Segment Start: Provided data

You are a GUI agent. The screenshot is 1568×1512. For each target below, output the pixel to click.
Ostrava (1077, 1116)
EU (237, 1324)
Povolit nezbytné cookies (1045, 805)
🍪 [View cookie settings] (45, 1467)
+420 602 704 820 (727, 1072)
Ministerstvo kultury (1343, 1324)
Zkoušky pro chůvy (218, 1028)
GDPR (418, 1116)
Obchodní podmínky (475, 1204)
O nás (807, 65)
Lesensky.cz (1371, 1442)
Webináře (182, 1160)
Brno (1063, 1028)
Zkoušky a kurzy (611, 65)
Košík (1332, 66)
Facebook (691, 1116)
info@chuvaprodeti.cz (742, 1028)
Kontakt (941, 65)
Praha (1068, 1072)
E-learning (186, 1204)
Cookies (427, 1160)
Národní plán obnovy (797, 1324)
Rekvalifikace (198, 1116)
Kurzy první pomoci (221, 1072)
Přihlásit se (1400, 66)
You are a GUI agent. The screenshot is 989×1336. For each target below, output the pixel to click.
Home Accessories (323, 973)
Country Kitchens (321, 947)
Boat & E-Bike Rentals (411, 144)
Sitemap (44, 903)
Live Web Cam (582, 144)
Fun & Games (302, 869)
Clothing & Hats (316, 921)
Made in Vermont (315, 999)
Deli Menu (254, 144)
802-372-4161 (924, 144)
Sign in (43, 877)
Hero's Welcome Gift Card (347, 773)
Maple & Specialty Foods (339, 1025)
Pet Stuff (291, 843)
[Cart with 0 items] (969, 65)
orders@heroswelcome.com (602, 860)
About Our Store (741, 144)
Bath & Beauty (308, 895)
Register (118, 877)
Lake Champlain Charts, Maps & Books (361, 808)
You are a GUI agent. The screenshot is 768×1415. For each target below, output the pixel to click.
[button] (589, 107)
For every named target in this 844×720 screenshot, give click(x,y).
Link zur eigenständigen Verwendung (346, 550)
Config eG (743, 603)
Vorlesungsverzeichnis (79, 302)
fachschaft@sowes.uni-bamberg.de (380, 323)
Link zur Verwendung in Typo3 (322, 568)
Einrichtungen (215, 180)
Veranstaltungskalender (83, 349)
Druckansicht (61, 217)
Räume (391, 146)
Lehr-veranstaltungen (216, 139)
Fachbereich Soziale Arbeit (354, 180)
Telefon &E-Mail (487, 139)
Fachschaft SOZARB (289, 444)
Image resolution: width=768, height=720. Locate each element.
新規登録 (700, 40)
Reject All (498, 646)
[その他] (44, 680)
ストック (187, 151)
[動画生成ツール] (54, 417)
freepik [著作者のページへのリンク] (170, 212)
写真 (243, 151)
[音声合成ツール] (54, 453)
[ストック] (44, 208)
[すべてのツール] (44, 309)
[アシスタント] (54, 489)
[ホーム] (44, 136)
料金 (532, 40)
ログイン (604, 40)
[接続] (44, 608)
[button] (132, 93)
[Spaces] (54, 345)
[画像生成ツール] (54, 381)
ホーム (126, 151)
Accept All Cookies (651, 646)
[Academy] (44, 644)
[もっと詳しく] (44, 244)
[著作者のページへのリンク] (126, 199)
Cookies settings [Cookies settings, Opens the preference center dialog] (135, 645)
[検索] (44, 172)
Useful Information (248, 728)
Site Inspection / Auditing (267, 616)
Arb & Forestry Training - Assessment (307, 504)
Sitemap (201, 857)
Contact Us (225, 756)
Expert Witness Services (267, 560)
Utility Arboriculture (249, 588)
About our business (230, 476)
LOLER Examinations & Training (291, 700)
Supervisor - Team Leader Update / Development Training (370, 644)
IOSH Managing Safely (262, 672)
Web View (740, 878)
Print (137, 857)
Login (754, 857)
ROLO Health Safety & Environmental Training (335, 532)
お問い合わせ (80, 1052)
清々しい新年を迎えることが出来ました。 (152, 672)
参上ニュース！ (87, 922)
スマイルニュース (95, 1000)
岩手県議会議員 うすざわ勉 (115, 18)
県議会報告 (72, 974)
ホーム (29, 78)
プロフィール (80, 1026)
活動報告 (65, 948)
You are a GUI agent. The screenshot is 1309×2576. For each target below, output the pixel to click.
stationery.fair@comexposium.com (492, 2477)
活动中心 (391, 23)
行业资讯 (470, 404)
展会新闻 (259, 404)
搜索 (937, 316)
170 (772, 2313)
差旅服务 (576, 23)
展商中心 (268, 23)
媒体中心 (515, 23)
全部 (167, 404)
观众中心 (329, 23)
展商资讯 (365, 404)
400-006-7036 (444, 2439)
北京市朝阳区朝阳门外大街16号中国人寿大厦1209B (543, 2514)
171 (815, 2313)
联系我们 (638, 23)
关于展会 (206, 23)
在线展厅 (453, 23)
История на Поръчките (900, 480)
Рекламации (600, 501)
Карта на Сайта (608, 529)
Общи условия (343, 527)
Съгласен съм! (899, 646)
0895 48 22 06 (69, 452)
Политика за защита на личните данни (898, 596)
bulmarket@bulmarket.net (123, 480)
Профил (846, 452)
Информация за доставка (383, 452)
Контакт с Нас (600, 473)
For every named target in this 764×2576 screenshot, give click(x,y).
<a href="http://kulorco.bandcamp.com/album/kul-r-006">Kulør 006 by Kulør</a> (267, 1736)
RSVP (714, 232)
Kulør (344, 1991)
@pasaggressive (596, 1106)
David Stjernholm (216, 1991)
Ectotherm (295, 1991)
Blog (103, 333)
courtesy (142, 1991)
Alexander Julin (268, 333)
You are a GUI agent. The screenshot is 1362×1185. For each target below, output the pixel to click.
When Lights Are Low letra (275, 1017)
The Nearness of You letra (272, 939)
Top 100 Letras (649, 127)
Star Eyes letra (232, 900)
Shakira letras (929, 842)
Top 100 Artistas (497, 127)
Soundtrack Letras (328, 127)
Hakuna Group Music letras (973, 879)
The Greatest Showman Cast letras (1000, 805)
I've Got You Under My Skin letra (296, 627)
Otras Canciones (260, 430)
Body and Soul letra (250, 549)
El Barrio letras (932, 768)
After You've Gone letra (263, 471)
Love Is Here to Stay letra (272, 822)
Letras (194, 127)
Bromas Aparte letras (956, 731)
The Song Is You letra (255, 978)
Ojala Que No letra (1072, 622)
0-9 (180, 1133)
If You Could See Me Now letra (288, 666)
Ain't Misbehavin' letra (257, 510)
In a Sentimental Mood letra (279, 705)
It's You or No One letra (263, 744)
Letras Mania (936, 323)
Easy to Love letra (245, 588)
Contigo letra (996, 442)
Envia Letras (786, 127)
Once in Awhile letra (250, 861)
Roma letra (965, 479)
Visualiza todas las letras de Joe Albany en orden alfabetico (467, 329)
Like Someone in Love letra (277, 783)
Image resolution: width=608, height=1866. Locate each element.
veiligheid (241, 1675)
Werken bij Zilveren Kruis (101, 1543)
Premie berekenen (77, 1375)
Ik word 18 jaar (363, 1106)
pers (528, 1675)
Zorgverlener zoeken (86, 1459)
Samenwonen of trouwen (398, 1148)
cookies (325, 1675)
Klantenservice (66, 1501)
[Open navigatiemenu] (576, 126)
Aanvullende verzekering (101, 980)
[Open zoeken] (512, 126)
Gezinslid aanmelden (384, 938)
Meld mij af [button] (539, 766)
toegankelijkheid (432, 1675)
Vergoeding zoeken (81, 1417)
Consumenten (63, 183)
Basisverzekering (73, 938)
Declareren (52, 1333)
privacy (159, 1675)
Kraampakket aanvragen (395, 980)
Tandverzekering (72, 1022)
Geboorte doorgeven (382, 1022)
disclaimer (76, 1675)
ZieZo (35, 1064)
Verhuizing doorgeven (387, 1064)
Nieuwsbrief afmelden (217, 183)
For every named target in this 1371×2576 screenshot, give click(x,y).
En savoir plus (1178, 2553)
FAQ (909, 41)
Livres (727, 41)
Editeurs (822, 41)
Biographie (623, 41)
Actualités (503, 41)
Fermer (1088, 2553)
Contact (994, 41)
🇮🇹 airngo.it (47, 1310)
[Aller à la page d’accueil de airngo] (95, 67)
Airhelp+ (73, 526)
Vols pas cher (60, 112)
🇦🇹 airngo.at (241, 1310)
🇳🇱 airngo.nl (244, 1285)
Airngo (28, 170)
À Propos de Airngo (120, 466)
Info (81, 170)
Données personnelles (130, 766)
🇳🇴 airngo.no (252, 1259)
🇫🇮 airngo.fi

Segment End: Provided data

Exercise prompt: A verbatim transcription is required of the lines from the one with "Actualités (503, 41)" through the final line of the entries above, and of nothing else.

Response to the task:
Actualités (503, 41)
Fermer (1088, 2553)
Contact (994, 41)
🇮🇹 airngo.it (47, 1310)
[Aller à la page d’accueil de airngo] (95, 67)
Airhelp+ (73, 526)
Vols pas cher (60, 112)
🇦🇹 airngo.at (241, 1310)
🇳🇱 airngo.nl (244, 1285)
Airngo (28, 170)
À Propos de Airngo (120, 466)
Info (81, 170)
Données personnelles (130, 766)
🇳🇴 airngo.no (252, 1259)
🇫🇮 airngo.fi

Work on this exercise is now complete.